┌─ RECORDS PROVIDED

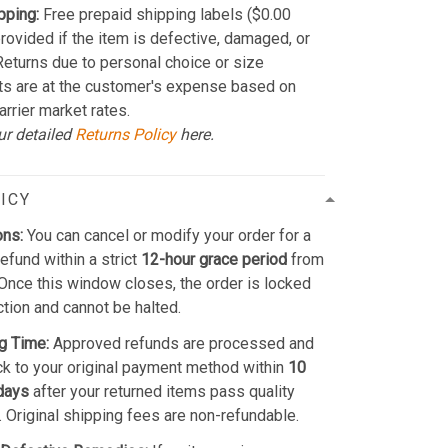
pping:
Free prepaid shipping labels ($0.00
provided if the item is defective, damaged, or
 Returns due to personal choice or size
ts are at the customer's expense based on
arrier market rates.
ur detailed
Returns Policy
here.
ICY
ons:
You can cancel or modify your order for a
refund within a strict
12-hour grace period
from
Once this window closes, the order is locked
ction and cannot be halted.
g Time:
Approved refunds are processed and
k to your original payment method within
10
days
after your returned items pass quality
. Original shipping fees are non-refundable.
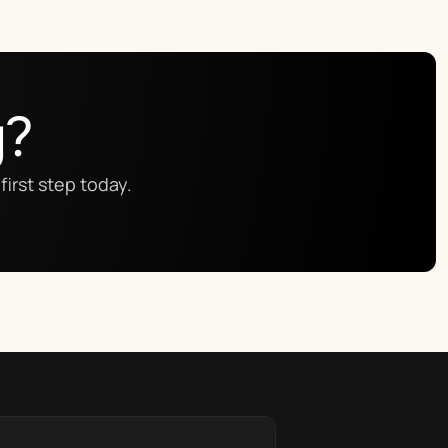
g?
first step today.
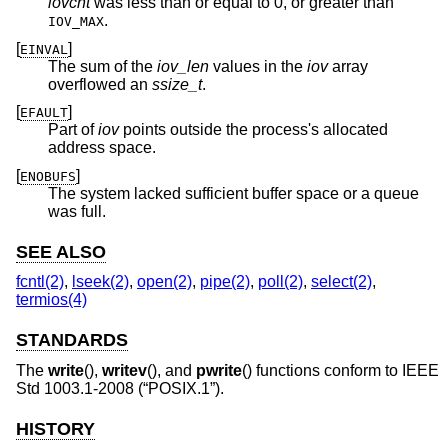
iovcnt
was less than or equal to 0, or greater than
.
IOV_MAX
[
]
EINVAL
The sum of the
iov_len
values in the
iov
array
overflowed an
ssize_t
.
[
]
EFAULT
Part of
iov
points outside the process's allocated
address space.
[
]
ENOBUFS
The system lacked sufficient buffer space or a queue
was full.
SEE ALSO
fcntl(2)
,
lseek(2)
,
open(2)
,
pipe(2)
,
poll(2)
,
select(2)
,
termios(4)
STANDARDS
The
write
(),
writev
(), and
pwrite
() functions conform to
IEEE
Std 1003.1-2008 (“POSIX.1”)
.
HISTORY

└─

■ WHAT IS REQUIRED
Say how many lines of the entries above hold the string "order", and say nothing besides the number.

■ WRITTEN ANSWER
2